Il bollettino odierno dell’emergenza Coronavirus Covid-19 parla di 19.884 casi in Lombardia. Ieri erano 17.817: un aumento di 2.077 persone contagiate, con la quota dei 20.000 a un passo. I ricoveri non in terapia intensiva sono 7.387, più 102 rispetto a ieri. Segno positivo anche  per i ricoveri in terapia intensiva, che salgono a 1.006 casi dai 924 di ieri, con un saldo di più 82. I decessi sono saliti oltre le duemila unità: dai 1.959 di ieri ai 2.168 di oggi, più 209. Spiace sempre parlare di numeri e lo diciamo ancora una volta, lo facciamo per capire il trend del contagio, senza dimenticare che dietro a ogni numero c’è una persona, un amico, un anziano, un fratello, un papà, una mamma… come noi. Per loro un pensiero e una preghiera. Sempre.
La provincia più colpita è sempre Bergamo con 4.645 casi, ben 340 più rispetto a ieri. Anche Brescia avanza a grandi passi, con 4.237 casi, addirittura più 463. Cremona ha registrato un più 119, da 2.167 casi di ieri ai 2.286 di oggi. Così Lodi: da 1.445 a 1.528 casi, solo più 64 contagi, a conferma che la ex “zona rossa” e le misure adottate qui prima che altrove hanno portato risultati. Attendiamo, con grande fiducia, anche da noi questi risultati!

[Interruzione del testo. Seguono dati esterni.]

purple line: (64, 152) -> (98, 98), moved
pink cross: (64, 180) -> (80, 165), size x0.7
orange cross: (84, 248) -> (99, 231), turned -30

A Milano la crescita maggiore, un più 634 che porta il numero totale a 3.278: il menefreghismo di molti ha fatto avanzare il virus!
“Bisogna fermare tutte le attività economiche, tutti devono stare a casa, tutti devono dare il loro contributo. La vita delle persone è la cosa più importante, non abbiamo una seconda scelta di fronte alla vita”. Chiaro il messaggio lanciato dal vicepresidente della Croce Rossa cinese, Sun Shuopeng, nell’odierna conferenza stampa a fianco del presidente della Regione Lombardia Attilio Fontana. “Qui non avete misure abbastanza severe, c’è gente in strada, i trasporti pubblici funzionano, avete gente negli hotel, non mettete le mascherine”, ha detto. “A Wuhan – ha aggiunto – gli ospedali hanno potuto iniziare a trattare i pazienti e ridurre il numero delle persone ammalate un mese dopo aver adottato il blocco completo. Se vengono aumentate le misure di quarantena – ha concluso – è più  facile trovare le persone esposte che possono avere un trattamento migliore”.

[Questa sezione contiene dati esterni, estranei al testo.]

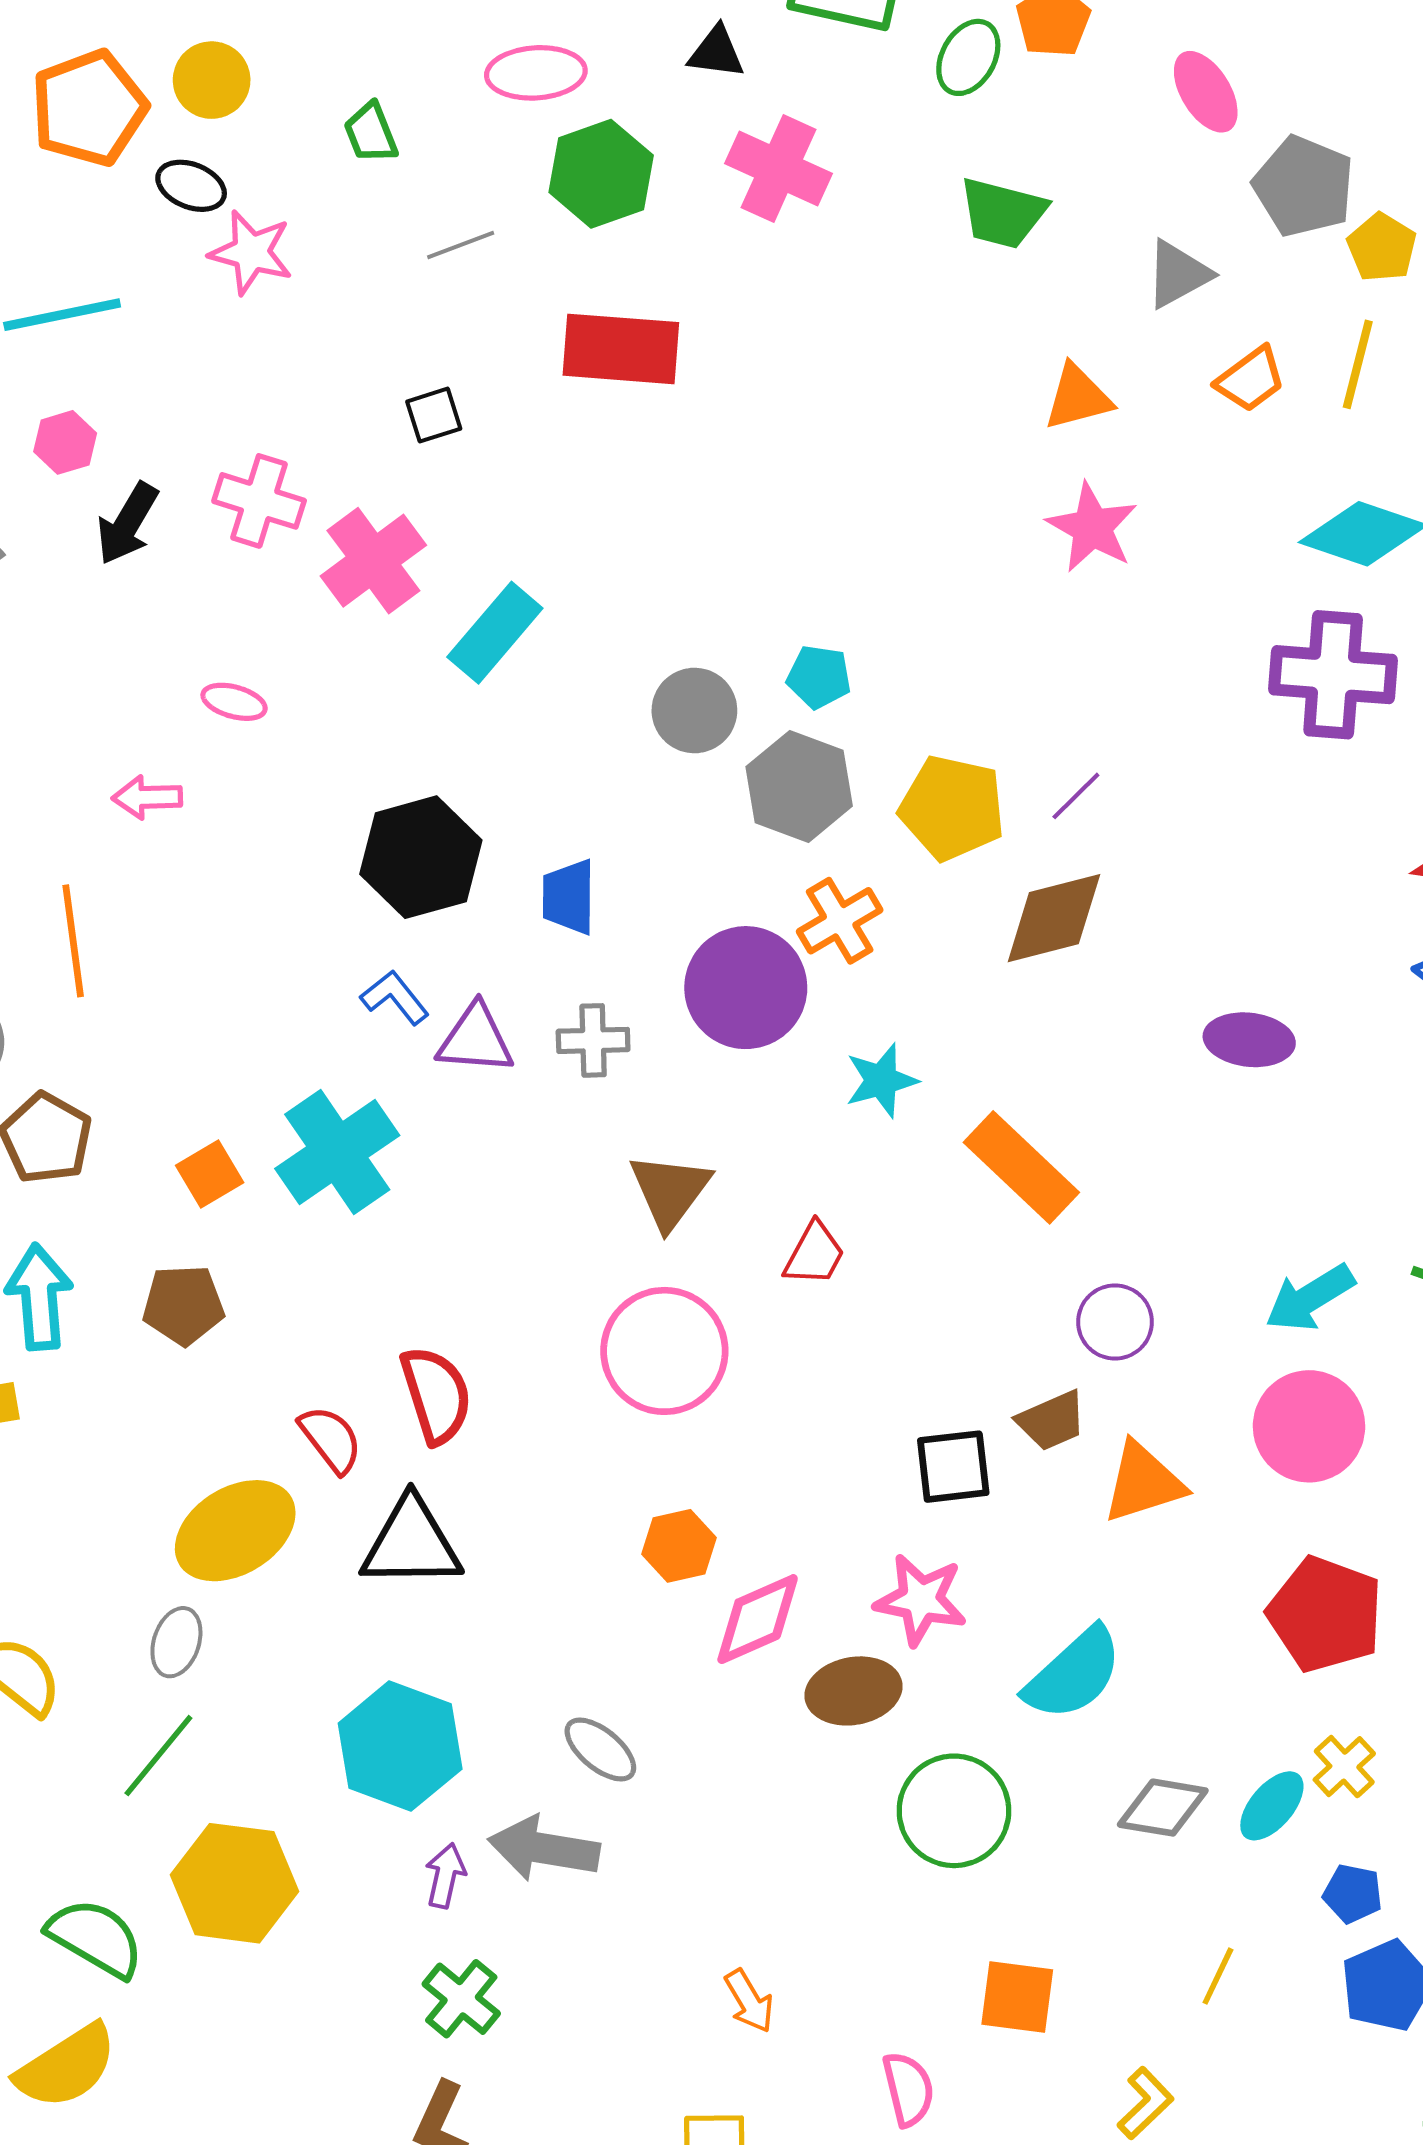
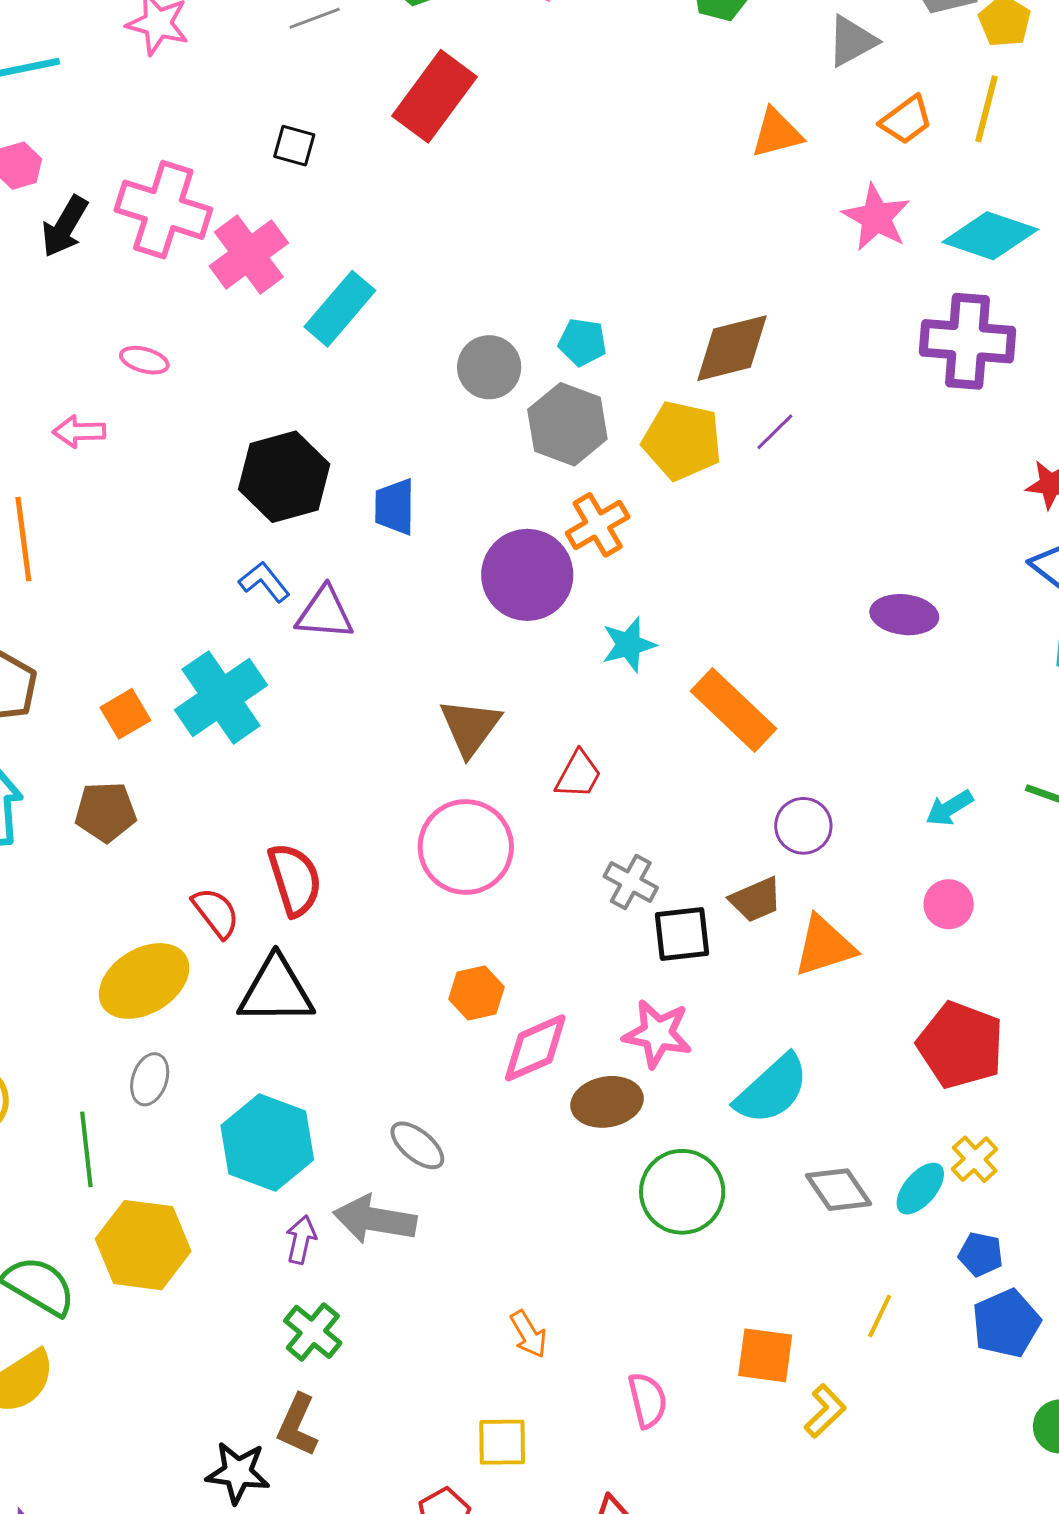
red rectangle: (621, 349) -> (435, 96), turned -58
black square: (434, 415) -> (294, 146), turned 33
pink cross: (259, 501) -> (163, 210), size x1.4
pink star: (1092, 527) -> (876, 217), moved
brown diamond: (1054, 918) -> (732, 348), moved
gray cross: (593, 1040) -> (631, 882), moved, turned 30
cyan arrow: (1310, 1298) -> (949, 808), size x0.7
pink circle: (1309, 1426) -> (949, 904), size x0.6
gray ellipse: (176, 1642) -> (150, 1079), moved
green line: (158, 1756) -> (86, 1149), turned -46
gray diamond: (1163, 1808) -> (839, 1190), turned 46
orange square: (1017, 1997) -> (765, 1355), moved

In merito, infine, alla promessa di specialisti sanitari in arrivo a Crema, il sindaco Stefania Bonaldi s’è lamentato: “Aspetto conferme dalle autorità superiori circa il loro arrivo. Registro che, anche da questo punto di vista, c’è molta confusione. Qui siamo tutti in pista per allestire l’ospedale da campo. Non vorrei che chi più alza la voce più ottiene, a discapito di chi più ha bisogno”. Il nostro primo cittadino ha ricordato che l’ospedale “Maggiore” è stato in prima linea sin dall’inizio dell’emergenza sanitaria, “anche al servizio di altri territori. Ora abbiamo bisogno noi”.